== What you should do ==
Where a line contains "אישיים או עסקיים, אמן חושים לאירועים מציע", start there and write out that line and each one after it, word for word, through the final line of the entries; add nothing else.
--- START ---
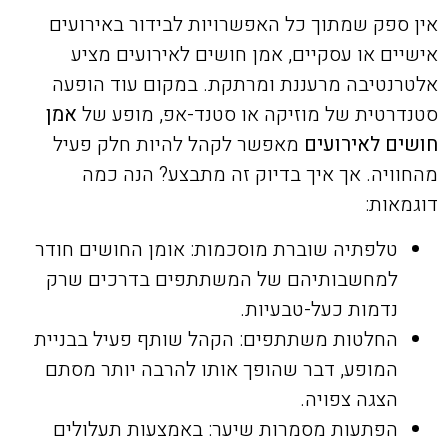
אין ספק שמתוך כל האפשרויות לבידור באירועים
אישיים או עסקיים, אמן חושים לאירועים מציע
אלטרנטיבה מרעננת ומרתקת. במקום עוד הופעה
סטנדרטית של מוזיקה או סטנד-אפ, מופע של
אמן
חושים לאירועים
מאפשר לקהל להיות חלק פעיל
מהחוויה. אך איך בדיוק זה מתבצע? הנה כמה
דוגמאות:
טלפתיה שוברת מוסכמות: אומן החושים חודר
למחשבותיהם של המשתתפים בדרכים שרק
נדמות כעל-טבעיות.
החלטות משתתפים: הקהל שותף פעיל בבניית
המופע, דבר שהופך אותו להרבה יותר מסתם
הצגה צפויה.
הפתעות מסמרות שיער: באמצעות תעלולים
--- END ---
== Exercise answer ==
אישיים או עסקיים, אמן חושים לאירועים מציע
אלטרנטיבה מרעננת ומרתקת. במקום עוד הופעה
סטנדרטית של מוזיקה או סטנד-אפ, מופע של
אמן
חושים לאירועים
מאפשר לקהל להיות חלק פעיל
מהחוויה. אך איך בדיוק זה מתבצע? הנה כמה
דוגמאות:
טלפתיה שוברת מוסכמות: אומן החושים חודר
למחשבותיהם של המשתתפים בדרכים שרק
נדמות כעל-טבעיות.
החלטות משתתפים: הקהל שותף פעיל בבניית
המופע, דבר שהופך אותו להרבה יותר מסתם
הצגה צפויה.
הפתעות מסמרות שיער: באמצעות תעלולים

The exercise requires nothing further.